Henry Walters' grand art donations

Rail magnate: He collected with passion and a purpose that became clear only after his death.

Marylanders Of The Century

July 26, 1999

THE Walters Art Gallery is one of the world's great museums in the breadth and quality of its art of many civilizations. Henry Walters collected with passion, knowledge and wealth, building on the work of his father, William T. Walters.

It was Henry -- a secretive man -- who collected a museum of the world's culture and then donated it as the heritage of the people of Baltimore.

The gift was unexpected. Henry died at his home in Manhattan, age 83, in 1931. Speculation swirled about the disposition of his art. His will, filed in Baltimore Orphans Court, left the collection of 20,000 objects, the art gallery, the family home at 5 W. Mount Vernon Place and one-fourth of his estate as an endowment to the city "for the benefit of the public."

The will set a standard of selfless giving that few donors anywhere have matched.
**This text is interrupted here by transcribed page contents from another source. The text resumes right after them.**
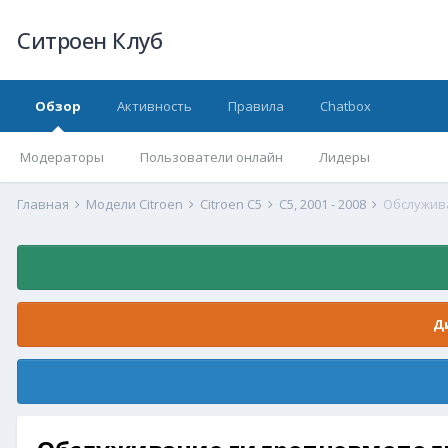
Ситроен Клуб
Обзор
Активность
Правила
Chatbox
Модераторы
Пользователи онлайн
Лидеры
Главная
Модели Citroen
Citroen C5
С5, 2001 - 2008
Обслужив
Д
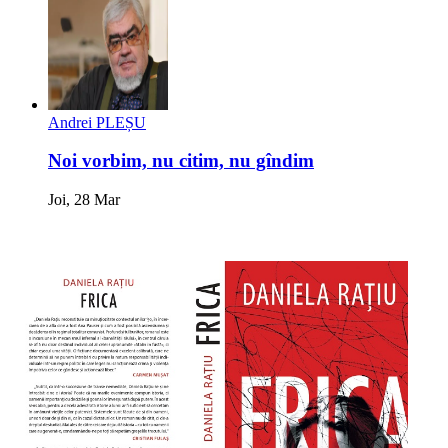
Andrei PLEȘU
Noi vorbim, nu citim, nu gîndim
Joi, 28 Mar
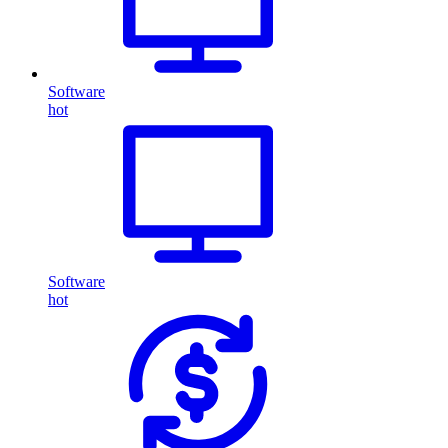
Software
hot
Software
hot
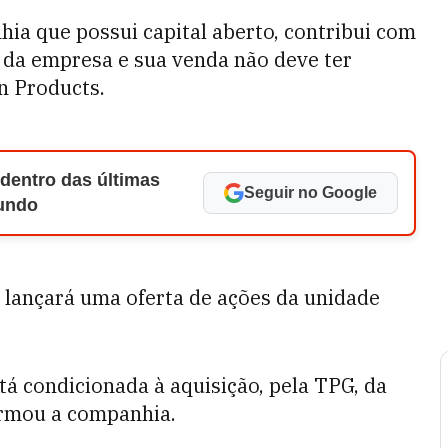
ia que possui capital aberto, contribui com
 da empresa e sua venda não deve ter
n Products.
 dentro das últimas
Seguir no Google
Mundo
 lançará uma oferta de ações da unidade
tá condicionada à aquisição, pela TPG, da
firmou a companhia.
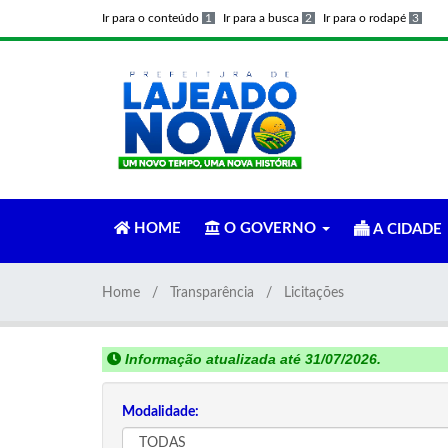
Ir para o conteúdo
1
Ir para a busca
2
Ir para o rodapé
3
HOME
O GOVERNO
A CIDADE
Home
Transparência
Licitações
Informação atualizada até 31/07/2026.
Modalidade:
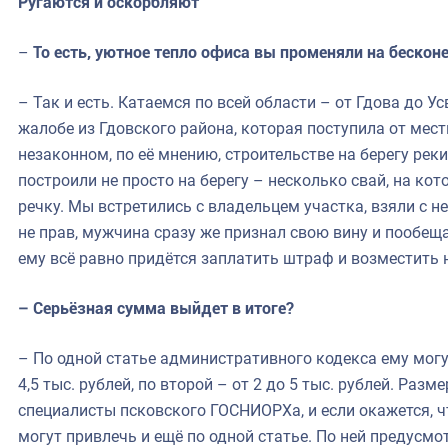
Ругаются и оскорбляют
–
То есть, уютное тепло офиса вы променяли на беско
– Так и есть. Катаемся по всей области – от Гдова до У
жалобе из Гдовского района, которая поступила от ме
незаконном, по её мнению, строительстве на берегу реки
построили не просто на берегу – несколько свай, на кот
речку. Мы встретились с владельцем участка, взяли с не
не прав, мужчина сразу же признал свою вину и пообеща
ему всё равно придётся заплатить штраф и возместить 
– Серьёзная сумма выйдет в итоге?
– По одной статье административного кодекса ему могу
4,5 тыс. рублей, по второй – от 2 до 5 тыс. рублей. Раз
специалисты псковского ГОСНИОРХа, и если окажется, ч
могут привлечь и ещё по одной статье. По ней предусмот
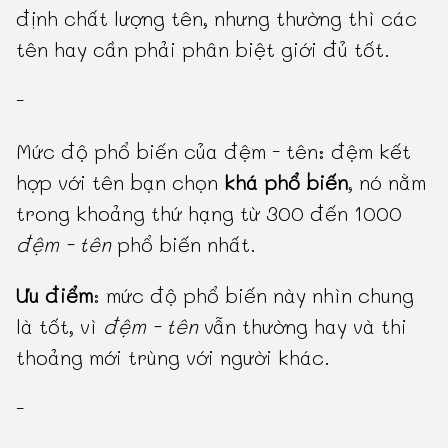
định chất lượng tên, nhưng thường thì các
tên hay cần phải phân biệt giới đủ tốt.
-
Mức độ phổ biến của đệm - tên: đệm kết
hợp với tên bạn chọn
khá phổ biến
, nó nằm
trong khoảng thứ hạng từ 300 đến 1000
đệm - tên
phổ biến nhất.
Ưu điểm
: mức độ phổ biến này nhìn chung
là tốt, vì
đệm - tên
vẫn thường hay và thi
thoảng mới trùng với người khác.
-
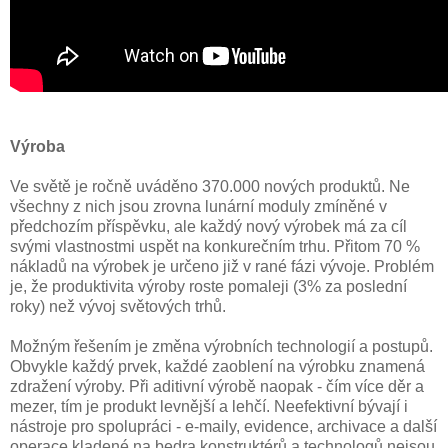
Výroba
Ve světě je ročně uváděno 370.000 nových produktů. Ne
všechny z nich jsou zrovna lunární moduly zmíněné v
předchozím příspěvku, ale každý nový výrobek má za cíl
svými vlastnostmi uspět na konkurečním trhu. Přitom 70 %
nákladů na výrobek je určeno již v rané fázi vývoje. Problém
je, že produktivita výroby roste pomaleji (3% za poslední
roky) než vývoj světových trhů.
Možným řešením je změna výrobních technologií a postupů.
Obvykle každý prvek, každé zaoblení na výrobku znamená
zdražení výroby. Při aditivní výrobě naopak - čím více děr a
mezer, tím je produkt levnější a lehčí. Neefektivní bývají i
nástroje pro spolupráci - e-maily, evidence, archivace a další
operace kladené na bedra konstruktérů a technologů nejsou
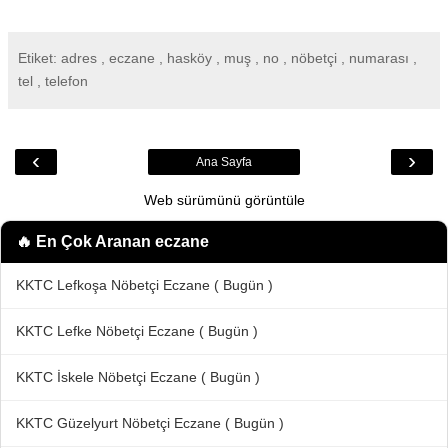
Etiket: adres , eczane , hasköy , muş , no , nöbetçi , numarası ,
tel , telefon
‹
›
Ana Sayfa
Web sürümünü görüntüle
🔥 En Çok Aranan
eczane
KKTC Lefkoşa Nöbetçi Eczane ( Bugün )
KKTC Lefke Nöbetçi Eczane ( Bugün )
KKTC İskele Nöbetçi Eczane ( Bugün )
KKTC Güzelyurt Nöbetçi Eczane ( Bugün )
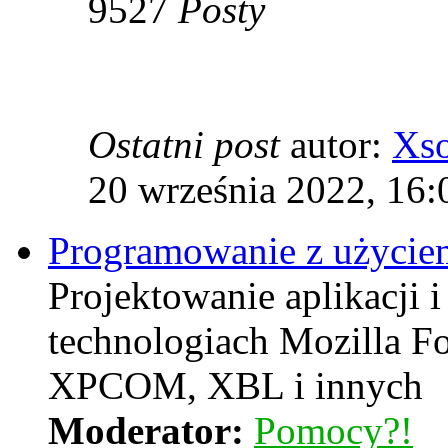
9527
Posty
Ostatni post
autor:
Xs
20 września 2022, 16:
Programowanie z użyciem
Projektowanie aplikacji i
technologiach Mozilla F
XPCOM, XBL i innych
Moderator:
Pomocy?!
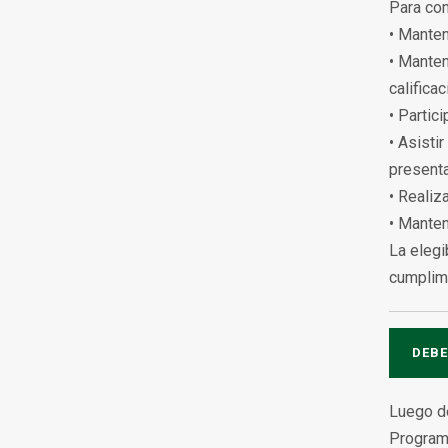
Para con
• Manten
• Manten
califica
• Partic
• Asisti
presenta
• Realiz
• Manten
La elegi
cumplimi
DEBE
Luego de
Program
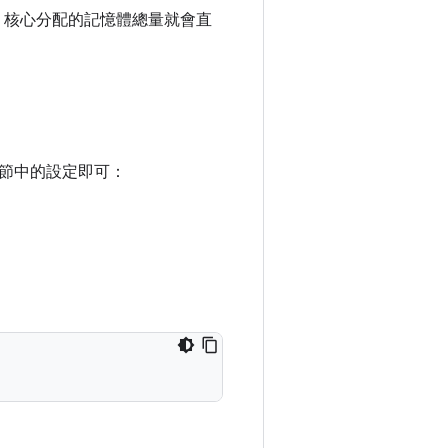
，核心分配的記憶體總量就會直
節中的設定即可：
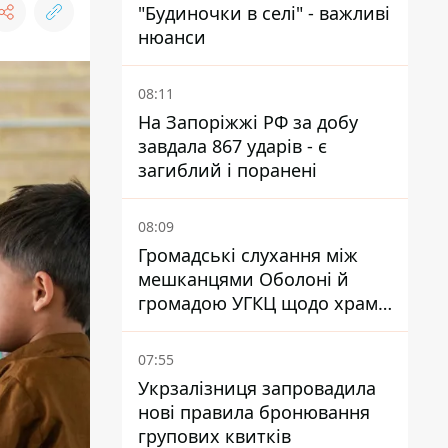
"Будиночки в селі" - важливі
нюанси
08:11
На Запоріжжі РФ за добу
завдала 867 ударів - є
загиблий і поранені
08:09
Громадські слухання між
мешканцями Оболоні й
громадою УГКЦ щодо храму
зірвалися
07:55
Укрзалізниця запровадила
нові правила бронювання
групових квитків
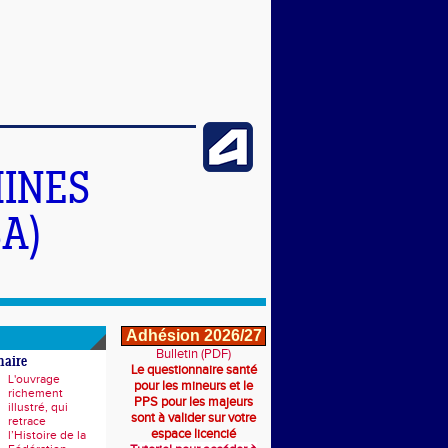
INES
A)
Adhésion 2026/27
Bulletin (PDF)
naire
Le questionnaire santé
L'ouvrage
pour les mineurs et le
richement
PPS pour les majeurs
illustré, qui
sont à valider sur votre
retrace
espace licencié
l’Histoire de la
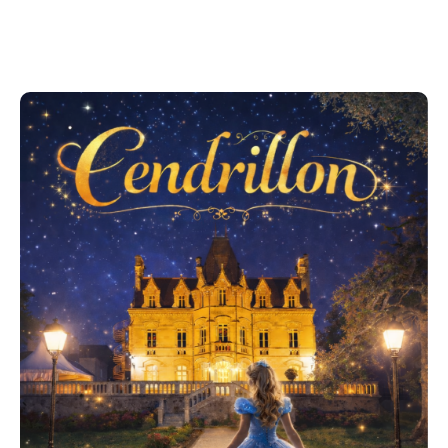
Dans cette version moderne et pétillante de
Cendrillon, redécouvrez l’histoire que vous pensiez
connaître… mais comme vous ne l’avez jamais vue
! Entre humour et moments musicaux, laissez-vous
emporter dans un spectacle féerique et décalé dans
le cadre magique du Château de Saint-Saturnin-sur-
Loire !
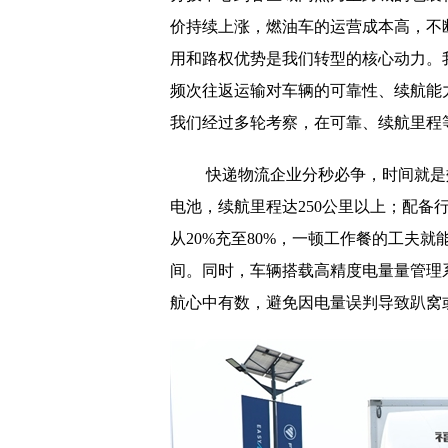
价持续上涨，燃油车的运营成本高，不
用和路权优势是我们转型的核心动力。我
频次往返运输对车辆的可靠性、续航能
我们经过多轮考察，在可靠、续航里程
快递物流企业分秒必争，时间就是效
电池，续航里程达250公里以上；配备
从20%充至80%，一顿工作餐的工夫就
间。同时，车辆搭载高精度电量量管理
航心中有数，避免因电量误判导致趴窝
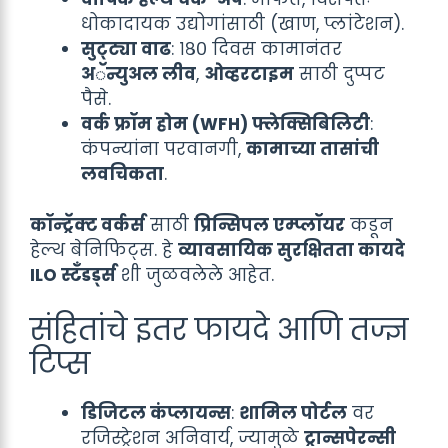
धोकादायक उद्योगांसाठी (खाण, प्लांटेशन).
सुट्ट्या वाढ
: १८० दिवस कामानंतर
अॅन्युअल लीव
,
ओव्हरटाइम
साठी दुप्पट
पैसे.
वर्क फ्रॉम होम (WFH) फ्लेक्सिबिलिटी
:
कंपन्यांना परवानगी,
कामाच्या तासांची
लवचिकता
.
कॉन्ट्रॅक्ट वर्कर्स
साठी
प्रिन्सिपल एम्प्लॉयर
कडून
हेल्थ बेनिफिट्स. हे
व्यावसायिक सुरक्षितता कायदे
ILO स्टँडर्ड्स
शी जुळवलेले आहेत.
संहितांचे इतर फायदे आणि तज्ज्ञ
टिप्स
डिजिटल कंप्लायन्स
:
शामिल पोर्टल
वर
रजिस्ट्रेशन अनिवार्य, ज्यामुळे
ट्रान्सपेरन्सी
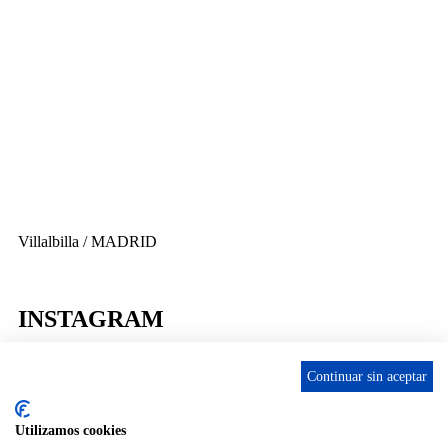
656 903 860
info@ascan.com.es
Villalbilla / MADRID
INSTAGRAM
Continuar sin aceptar
Utilizamos cookies
ENLACES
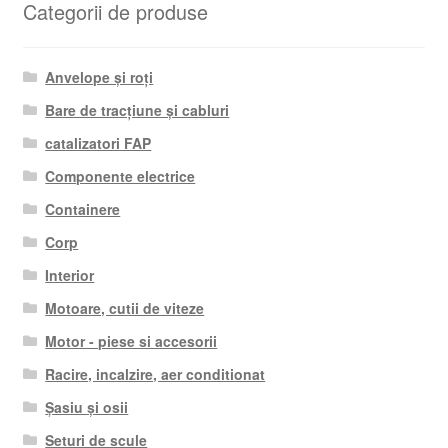
Categorii de produse
Anvelope și roți
Bare de tracțiune și cabluri
catalizatori FAP
Componente electrice
Containere
Corp
Interior
Motoare, cutii de viteze
Motor - piese si accesorii
Racire, incalzire, aer conditionat
Șasiu și osii
Seturi de scule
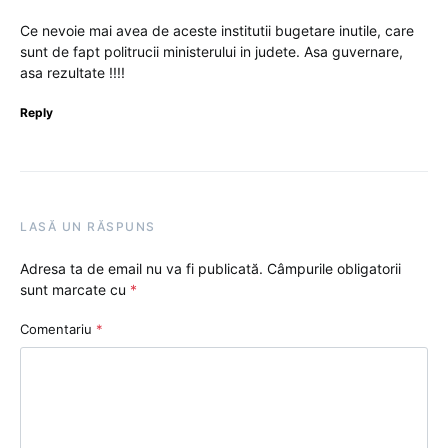
Ce nevoie mai avea de aceste institutii bugetare inutile, care
sunt de fapt politrucii ministerului in judete. Asa guvernare,
asa rezultate !!!!
Reply
LASĂ UN RĂSPUNS
Adresa ta de email nu va fi publicată.
Câmpurile obligatorii
sunt marcate cu
*
Comentariu
*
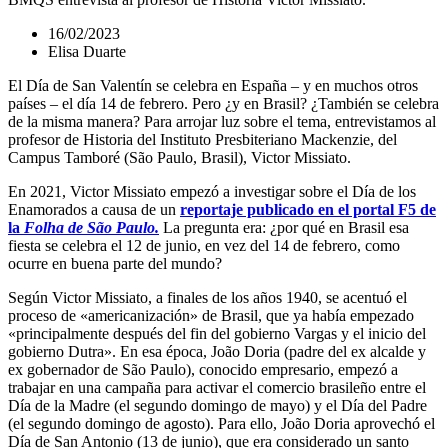
16/02/2023
Elisa Duarte
El Día de San Valentín se celebra en España – y en muchos otros
países – el día 14 de febrero. Pero ¿y en Brasil? ¿También se celebra
de la misma manera? Para arrojar luz sobre el tema, entrevistamos al
profesor de Historia del Instituto Presbiteriano Mackenzie, del
Campus Tamboré (São Paulo, Brasil), Victor Missiato.
En 2021, Victor Missiato empezó a investigar sobre el Día de los
Enamorados a causa de un
reportaje publicado en el portal F5 de
la
Folha de São Paulo.
La pregunta era: ¿por qué en Brasil esa
fiesta se celebra el 12 de junio, en vez del 14 de febrero, como
ocurre en buena parte del mundo?
Según Victor Missiato, a finales de los años 1940, se acentuó el
proceso de «americanización» de Brasil, que ya había empezado
«principalmente después del fin del gobierno Vargas y el inicio del
gobierno Dutra». En esa época, João Doria (padre del ex alcalde y
ex gobernador de São Paulo), conocido empresario, empezó a
trabajar en una campaña para activar el comercio brasileño entre el
Día de la Madre (el segundo domingo de mayo) y el Día del Padre
(el segundo domingo de agosto). Para ello, João Doria aprovechó el
Día de San Antonio (13 de junio), que era considerado un santo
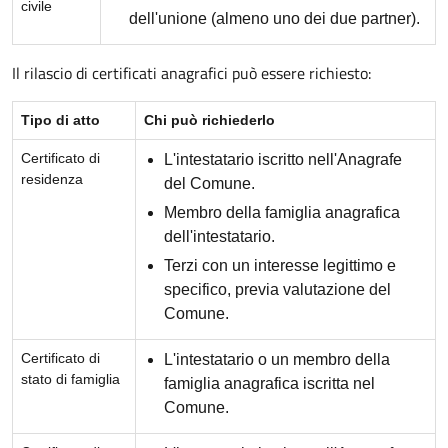
civile
dell'unione (almeno uno dei due partner).
Il rilascio di certificati anagrafici può essere richiesto:
Tipo di atto
Chi può richiederlo
Certificato di
L'intestatario iscritto nell'Anagrafe
residenza
del Comune.
Membro della famiglia anagrafica
dell'intestatario.
Terzi con un interesse legittimo e
specifico, previa valutazione del
Comune.
Certificato di
L'intestatario o un membro della
stato di famiglia
famiglia anagrafica iscritta nel
Comune.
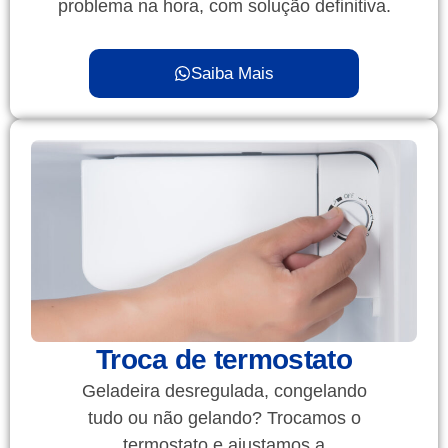
problema na hora, com solução definitiva.
Saiba Mais
Troca de termostato
Geladeira desregulada, congelando
tudo ou não gelando? Trocamos o
termostato e ajustamos a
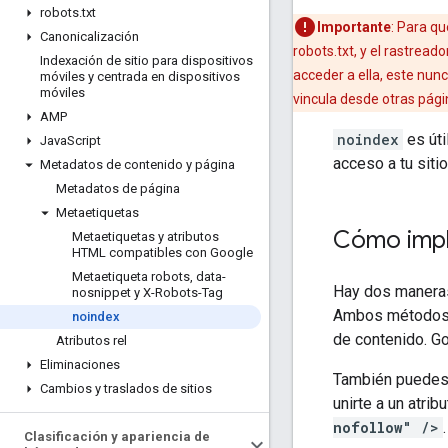
robots
.
txt
Importante
: Para qu
Canonicalización
robots.txt, y el rastread
Indexación de sitio para dispositivos
acceder a ella, este nunc
móviles y centrada en dispositivos
móviles
vincula desde otras pági
AMP
noindex
es úti
Java
Script
acceso a tu siti
Metadatos de contenido y página
Metadatos de página
Metaetiquetas
Cómo imp
Metaetiquetas y atributos
HTML compatibles con Google
Metaetiqueta robots
,
data-
Hay dos manera
nosnippet y X-Robots-Tag
Ambos métodos t
noindex
de contenido. Go
Atributos rel
Eliminaciones
También puedes 
Cambios y traslados de sitios
unirte a un atrib
nofollow
" />
.
Clasificación y apariencia de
A. D. Emmart, then The Sun's art critic, wrote: "The city has acquired at one stroke an immensely valuable accumulation of paintings and art objects which long since took high rank among the greatest private collections in the country..."

Baltimoreans knew little about their benefactor. Henry was born in 1848 to William T. Walters, a grain and whiskey merchant who collected work of local artists. Having protested the Civil War, William took his family in 1861 to polit- ical exile in France. There he expanded his art collecting.

After the war, William Walters returned to Baltimore and restored his fortunes. In 1874, he opened his art-filled home some days, with an admission charge going to charity.

He began collecting small Southern railroads, with a view to uniting them to bring Southern farm produce to northeastern markets. He sent Henry to Georgetown College in Washington, and then Harvard's engineering school.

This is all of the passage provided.